James Knox Whittet

James Knox Whittet was born and brought up in the Hebridean island of Islay where his father was the head gardener at Dunlossit Castle. Although he now lives in Norfolk, many of his poems are inspired by his Hebridean childhood. He was educated at Newbattle Abbey College and Cambridge University.

In 2004, his pamphlet, Seven Poems for Engraved Fishermen (Meniscus Press) was shortlisted for an award from the National Library of Scotland. In the same year, he received an award from the Society of Authors.

His anthology, 100 Island Poems was published in 2005 and was nominated by The Scotsman as one of the Books of the Year and received a major award from the Arts Council of England. A companion volume, Writers On Islands was published in 2008.

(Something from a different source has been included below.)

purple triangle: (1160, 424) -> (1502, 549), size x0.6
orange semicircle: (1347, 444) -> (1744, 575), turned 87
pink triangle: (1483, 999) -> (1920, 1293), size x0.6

He won the George Crabbe Memorial Award in 2004, 2005, 2008 and 2011. In 2009, he won the Neil Gunn Memorial Award for poetry and an award from Highland Arts.

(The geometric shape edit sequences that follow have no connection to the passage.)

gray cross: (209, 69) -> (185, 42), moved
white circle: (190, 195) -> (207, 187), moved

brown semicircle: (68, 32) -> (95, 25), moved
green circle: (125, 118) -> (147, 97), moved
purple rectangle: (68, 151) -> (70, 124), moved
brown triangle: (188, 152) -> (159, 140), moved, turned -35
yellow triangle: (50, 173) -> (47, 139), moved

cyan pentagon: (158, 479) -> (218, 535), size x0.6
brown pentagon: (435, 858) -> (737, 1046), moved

In 2010, he recorded his spoken word CD, Dark Islands in Walpole Chapel. In 2012, he collaborated with a Scottish artist and photographer on an exhibition of of sonnets about the people and places of Islay called Voices And Images Of Islay. Also in 2012, his collection When Kafka Met Einstein was published.

He is a Hawthornden Fellow and former President of the Suffolk Poetry Society.


When we have passed a certain age, the soul of the child that we were and the souls of the dead from whom we sprang , come and shower upon us their riches and their spells: Marcel Proust.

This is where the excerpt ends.